The base apparatus handles four inputs. But in real laboratories, and in nationwide broadcast networks, the number of useful references can be greater and geographically dispersed. For this reason the architecture is designed to be scalable through cascading: the “consensus” output of one unit can become one of the inputs of a higher-level unit, building up to a tree topology in which a master apparatus collects results already pre-processed by peripheral units, each of which has already performed its own statistical cleanup of the local signals.

The same principle allows the integration of references that are not GNSS: PTP (IEEE 1588) distributed over Ethernet, dedicated optical signals over fiber, references carried by geostationary satellites. All of them become, from the system's point of view, “candidates” to be measured and compared. What matters is not the nature of the source: it is its coherence with the others.

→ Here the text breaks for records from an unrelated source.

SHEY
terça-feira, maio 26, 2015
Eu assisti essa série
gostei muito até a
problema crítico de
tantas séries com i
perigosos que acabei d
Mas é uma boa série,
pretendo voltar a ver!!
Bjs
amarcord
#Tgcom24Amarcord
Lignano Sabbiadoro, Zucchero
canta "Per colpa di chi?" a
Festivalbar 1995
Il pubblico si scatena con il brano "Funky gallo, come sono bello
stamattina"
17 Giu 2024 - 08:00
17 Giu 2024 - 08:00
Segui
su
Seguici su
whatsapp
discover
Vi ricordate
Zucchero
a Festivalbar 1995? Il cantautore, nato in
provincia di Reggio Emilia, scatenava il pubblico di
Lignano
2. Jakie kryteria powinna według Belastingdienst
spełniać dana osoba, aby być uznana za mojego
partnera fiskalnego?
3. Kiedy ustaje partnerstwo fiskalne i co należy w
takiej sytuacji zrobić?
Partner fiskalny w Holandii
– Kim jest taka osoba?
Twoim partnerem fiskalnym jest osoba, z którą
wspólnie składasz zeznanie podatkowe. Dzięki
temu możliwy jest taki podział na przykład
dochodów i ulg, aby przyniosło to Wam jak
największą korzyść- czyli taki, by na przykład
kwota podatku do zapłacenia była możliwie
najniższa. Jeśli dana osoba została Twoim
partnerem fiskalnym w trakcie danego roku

The result is a system that is plural by construction: not based on GPS, nor on Galileo, nor on GLONASS specifically, but on their convergence and extendable, going forward, to any other time reference that becomes part of the metrological ecosystem. And it is precisely in this convergence between independent constellations and signals that the robustness of the entire architecture lies. A spoofing attack capable of simultaneously fooling three distinct orbital systems, operated by different powers and working on different frequencies, is a qualitatively different event from the disturbance of a single constellation; and even more so when, alongside satellite references, the apparatus is also comparing in real time a PTP signal carried over fiber, a dedicated optical reference, or a geostationary signal, sources that travel over physical channels and infrastructures entirely different from GNSS, and that would all have to be compromised at the same time for the deception to go unnoticed. The plurality of constellations is already a good level of protection; the plurality of the means by which time is distributed, radio waves from space, packets on Ethernet, pulses over optical fiber is what makes the system genuinely resistant.

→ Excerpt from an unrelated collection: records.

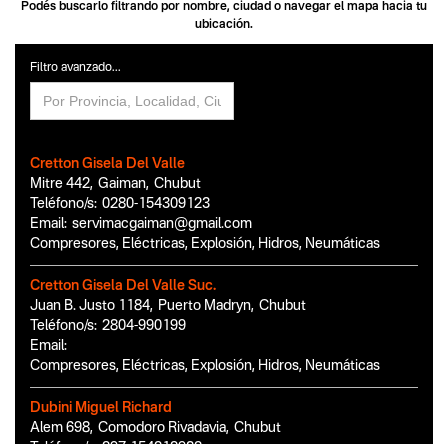
Podés buscarlo filtrando por nombre, ciudad o navegar el mapa hacia tu
ubicación.
Filtro avanzado...
Cretton Gisela Del Valle
Mitre 442
,
Gaiman
,
Chubut
Teléfono/s:
0280-154309123
Email:
servimacgaiman@gmail.com
Compresores, Eléctricas, Explosión, Hidros, Neumáticas
Cretton Gisela Del Valle Suc.
Juan B. Justo 1184
,
Puerto Madryn
,
Chubut
Teléfono/s:
2804-990199
Email:
Compresores, Eléctricas, Explosión, Hidros, Neumáticas
Dubini Miguel Richard
Alem 698
,
Comodoro Rivadavia
,
Chubut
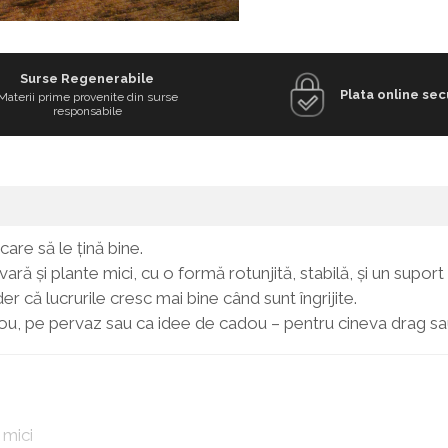
Surse Regenerabile
Plata online sec
Materii prime provenite din surse
responsabile
are să le țină bine.
ră și plante mici, cu o formă rotunjită, stabilă, și un suport
 că lucrurile cresc mai bine când sunt îngrijite.
birou, pe pervaz sau ca idee de cadou – pentru cineva drag sa
 mici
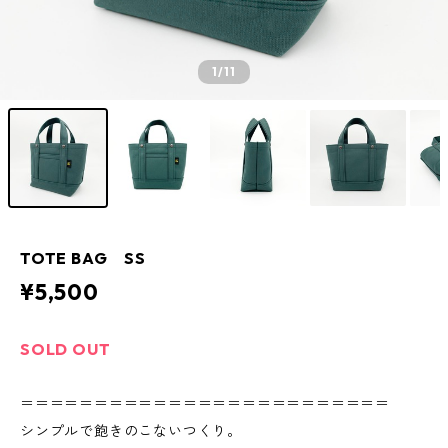
1
/11
TOTE BAG SS
¥5,500
SOLD OUT
＝＝＝＝＝＝＝＝＝＝＝＝＝＝＝＝＝＝＝＝＝＝＝＝＝
シンプルで飽きのこないつくり。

Applications: from broadcast to the laboratory

In broadcast environments, the system addresses a concrete need: ensuring the synchrony of DVB-T2, DAB, and 5G Broadcast networks while preserving a safety margin even in scenarios of partial GNSS degradation. The ability to recognize and isolate a compromised source, before it propagates the error to the network, is a requirement that will become increasingly stringent as the standards evolve.

In laboratory and industrial metrology environments, the same apparatus enables correlation of measurements made on distant benches, disciplines secondary oscillators (even high-quality ones, such as commercial rubidium oscillators) without exposing them to the fluctuations of a single radio, and supports building distributed test systems in which every station shares a common, protected time anchor.

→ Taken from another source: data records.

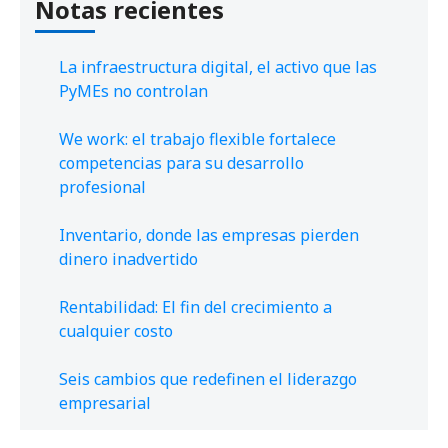
Notas recientes
La infraestructura digital, el activo que las
PyMEs no controlan
We work: el trabajo flexible fortalece
competencias para su desarrollo
profesional
Inventario, donde las empresas pierden
dinero inadvertido
Rentabilidad: El fin del crecimiento a
cualquier costo
Seis cambios que redefinen el liderazgo
empresarial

In both domains, the value is not in the absolute precision of the individual instrument, that is ultimately provided by the physics of the constellations, but in the quality of the decision-making process by which the system chooses whom to believe, instant by instant.

In summary

To synchronize, today, means something more than locking onto a satellite: it means building an architecture capable of critically evaluating its own sources, of tolerating their failures, and of carrying on its task even when one of them lies. It is a way of working that closely resembles what national metrology institutes have been doing for decades with their hydrogen maser and cesium oscillators: keeping multiple clocks under observation, and trusting consensus. The difference is that this approach can today be brought outside the laboratory, onto the mountain mast, onto the test bench, into the data center rack, with compact, modular, and replicable instruments.

And in an age in which synchrony has become a critical infrastructure on a par with electrical power, this is a shift in perspective worth adopting before it becomes necessary.